Nassau and Suffolk counties posted higher median ages than that of New York State and the country as a whole, according to the 2013 estimates that examine population changes by age, sex, race and Hispanic origin.
Nassau's median age in 2013 was 41.6 and Suffolk's was 40.9. The state median age was 38.2 and the nation's was 37.6.
"We're seeing two population booms," Census Bureau director John Thompson said in a statement. "The population of the Great Plains energy boom states is becoming younger and more male as workers move in seeking employment in the oil and gas industry, while the U.S. as a whole continues to age as the youngest of the baby-boom generation enters their 50s."

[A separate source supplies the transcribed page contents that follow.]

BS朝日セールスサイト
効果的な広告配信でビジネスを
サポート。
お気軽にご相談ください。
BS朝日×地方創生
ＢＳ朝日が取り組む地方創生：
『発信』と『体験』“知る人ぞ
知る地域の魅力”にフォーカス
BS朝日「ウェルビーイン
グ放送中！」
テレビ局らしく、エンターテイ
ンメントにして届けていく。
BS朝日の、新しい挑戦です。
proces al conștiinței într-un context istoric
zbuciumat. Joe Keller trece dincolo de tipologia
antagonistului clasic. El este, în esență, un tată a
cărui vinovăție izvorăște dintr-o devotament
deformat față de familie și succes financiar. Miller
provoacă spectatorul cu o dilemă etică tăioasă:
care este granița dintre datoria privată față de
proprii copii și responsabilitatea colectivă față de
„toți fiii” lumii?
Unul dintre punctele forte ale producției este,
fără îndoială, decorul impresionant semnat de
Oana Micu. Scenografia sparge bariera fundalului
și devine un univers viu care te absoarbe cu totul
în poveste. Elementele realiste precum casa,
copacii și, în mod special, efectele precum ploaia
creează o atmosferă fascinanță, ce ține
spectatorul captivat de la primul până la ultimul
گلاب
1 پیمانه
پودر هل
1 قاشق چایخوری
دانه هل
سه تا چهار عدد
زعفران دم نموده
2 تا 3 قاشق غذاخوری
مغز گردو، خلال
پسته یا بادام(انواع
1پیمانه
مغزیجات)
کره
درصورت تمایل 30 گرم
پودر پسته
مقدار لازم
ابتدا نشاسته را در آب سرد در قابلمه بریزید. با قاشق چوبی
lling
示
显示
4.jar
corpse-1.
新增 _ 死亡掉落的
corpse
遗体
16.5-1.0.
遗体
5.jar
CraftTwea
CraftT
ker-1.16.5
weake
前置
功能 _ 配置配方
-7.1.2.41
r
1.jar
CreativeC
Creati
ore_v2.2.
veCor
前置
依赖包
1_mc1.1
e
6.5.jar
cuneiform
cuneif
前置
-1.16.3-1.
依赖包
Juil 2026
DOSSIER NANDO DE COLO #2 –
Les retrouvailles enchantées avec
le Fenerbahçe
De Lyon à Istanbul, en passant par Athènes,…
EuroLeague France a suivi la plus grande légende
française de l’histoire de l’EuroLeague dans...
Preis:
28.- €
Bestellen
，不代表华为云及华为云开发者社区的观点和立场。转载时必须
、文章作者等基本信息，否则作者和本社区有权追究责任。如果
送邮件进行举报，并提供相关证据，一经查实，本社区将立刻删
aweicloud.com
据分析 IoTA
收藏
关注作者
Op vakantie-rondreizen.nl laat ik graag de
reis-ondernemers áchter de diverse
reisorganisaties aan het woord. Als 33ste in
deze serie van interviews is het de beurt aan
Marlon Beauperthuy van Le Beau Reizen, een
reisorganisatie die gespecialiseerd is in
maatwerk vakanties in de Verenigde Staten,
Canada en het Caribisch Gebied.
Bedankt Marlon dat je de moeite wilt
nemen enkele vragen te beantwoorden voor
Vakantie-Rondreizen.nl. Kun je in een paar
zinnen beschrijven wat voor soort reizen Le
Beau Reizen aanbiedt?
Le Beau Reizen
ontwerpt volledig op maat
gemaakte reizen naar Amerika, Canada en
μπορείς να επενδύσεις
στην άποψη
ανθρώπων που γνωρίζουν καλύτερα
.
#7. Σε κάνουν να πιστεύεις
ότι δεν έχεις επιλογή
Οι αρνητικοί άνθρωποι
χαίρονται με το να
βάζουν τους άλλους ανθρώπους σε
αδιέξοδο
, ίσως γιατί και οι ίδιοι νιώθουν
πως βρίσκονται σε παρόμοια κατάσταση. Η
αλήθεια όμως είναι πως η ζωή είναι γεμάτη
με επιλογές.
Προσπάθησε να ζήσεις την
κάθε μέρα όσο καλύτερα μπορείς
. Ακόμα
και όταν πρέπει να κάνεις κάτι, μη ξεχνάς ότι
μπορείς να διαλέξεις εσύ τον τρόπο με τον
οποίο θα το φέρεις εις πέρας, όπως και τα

An analysis of the latest census data on New York State by Jan Vink, a researcher with Cornell University's Program on Applied Demographics, found the state's median age increased slightly between 2010 and 2013, rising from 38 to 38.2.
During the same time period, Vink said, the state's 65-and-over population grew 8.2 percent. That group comprised 14.4 percent of the state's 19.6 million people in 2013, up from 13.5 percent in 2010, he said.
The 65-and-over population increased 6.6 percent in Nassau and 10.8 percent in Suffolk between 2010 and 2013, Newsday's analysis showed.
The census data show the nation continues to see gains in its minority population, which also is reflected on Long Island.
"Asians were the fastest-growing group from 2012 to 2013, though that distinction has alternated between Asians and Hispanics over the years," the bureau said. The Asian population nationally grew by almost 2.9 percent, to 19.4 million people.
Newsday's analysis of census figures shows that Asians on the Island had the second-largest percentage increase between 2012 and 2013, growing 3.48 percent in Nassau for a 2013 total of 117,713 people, and 3.10 percent in Suffolk, for a 2013 total of 57,302 residents.
Native Hawaiians and Other Pacific Islanders had a larger percentage increase in Nassau, at 5.93 percent, and grew 2.13 percent in Suffolk. Their numbers are far lower, with about 1,200 people in both counties, census data show.
The Hispanic population in Nassau during the same period grew by 2.55 percent, to 212,005 people, and by 2.44 percent in Suffolk, to 265,513 people. Hispanics can be of any race.
Other minority groups saw their populations grow on the Island, too: The number of African-Americans rose by 1.81 percent in Nassau to 167,173 people, and by 1.29 percent in Suffolk, for a 2013 total of 123,375. The far smaller Native American population grew by 1.8 percent in Nassau, to 6,401 people in 2013, and nearly 2.2 percent in Suffolk, to 8,596.
Nassau's total estimated population in 2013 was 1,352,146 and Suffolk's was 1,499,738.
Non-Hispanic whites remain the largest racial group on Long Island, as well as in the nation and in New York State. But their numbers on the Island declined slightly from 2012 to 2013, dipping 0.94 percent in Nassau to 856,075 people, and 0.70 percent in Suffolk to 1,050,804.
Non-Hispanic whites were the only group that had more deaths than births over the one-year period, the bureau reported. However, because of migration, the bureau said the non-Hispanic white population nationally rose 0.1 percent, for an estimated total of 197.8 million, or 62.6 percent of the nation's population in 2013, down from 63 percent in 2012.